Con este reconocimiento, España asciende al decimosegundo puesto en el ranking mundial de PIB, según datos recopilados por Worldometer. Se sitúa cerca de Brasil, Canadá y Rusia, y con una diferencia aún menor respecto a México, Australia y Corea del Sur.
Paralelamente, el PIB per cápita español supera los 40.000 dólares, aunque ocupa el puesto 42 en el ranking del FMI, influenciado por la presencia de paraísos fiscales y la demografía de los mercados emergentes.

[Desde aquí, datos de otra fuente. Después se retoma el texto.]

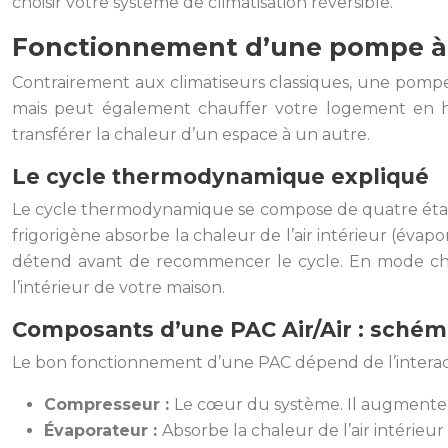
choisir votre système de climatisation réversible.
Fonctionnement d’une pompe à c
Contrairement aux climatiseurs classiques, une pompe 
mais peut également chauffer votre logement en hive
transférer la chaleur d’un espace à un autre.
Le cycle thermodynamique expliqué
Le cycle thermodynamique se compose de quatre étapes 
frigorigène absorbe la chaleur de l’air intérieur (éva
détend avant de recommencer le cycle. En mode chauff
l’intérieur de votre maison.
Composants d’une PAC Air/Air : schéma
Le bon fonctionnement d’une PAC dépend de l’interactio
Compresseur :
Le cœur du système. Il augmente l
Évaporateur :
Absorbe la chaleur de l’air intérie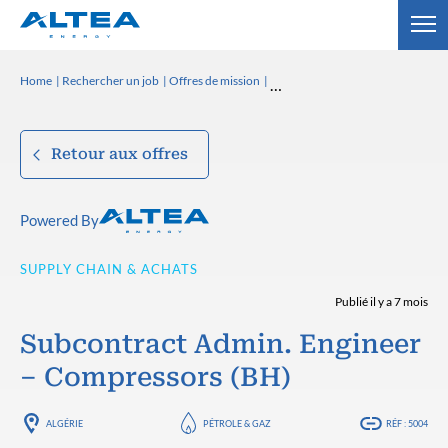
Home
Rechercher un job
Offres de mission
Retour aux offres
Powered By
SUPPLY CHAIN & ACHATS
Publié il y a 7 mois
Subcontract Admin. Engineer
– Compressors (BH)
ALGÉRIE
PÉTROLE & GAZ
RÉF : 5004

Digitalización y energías renovables: nuevos motores de crecimiento
Este avance económico se atribuye a la diversificación del modelo de crecimiento español en los últimos años. Además del turismo y la construcción, la digitalización y la sostenibilidad se han convertido en pilares fundamentales, impulsados por los fondos Next Generation.
La adopción de nuevas tecnologías, especialmente la inteligencia artificial (IA), ha impulsado la productividad en sectores como finanzas, seguros, comercio, logística y turismo. La IA se está integrando en empresas y agentes económicos, generando una ventaja competitiva para España.
El auge de las renovables
La expansión de las energías renovables ha superado el 55% del mix eléctrico nacional, generando empleo y actividad en sectores intensivos en conocimiento y tecnología. Esta transición hacia la sostenibilidad ha mejorado la competitividad y reducido la dependencia energética exterior, impulsando la creación de empleo.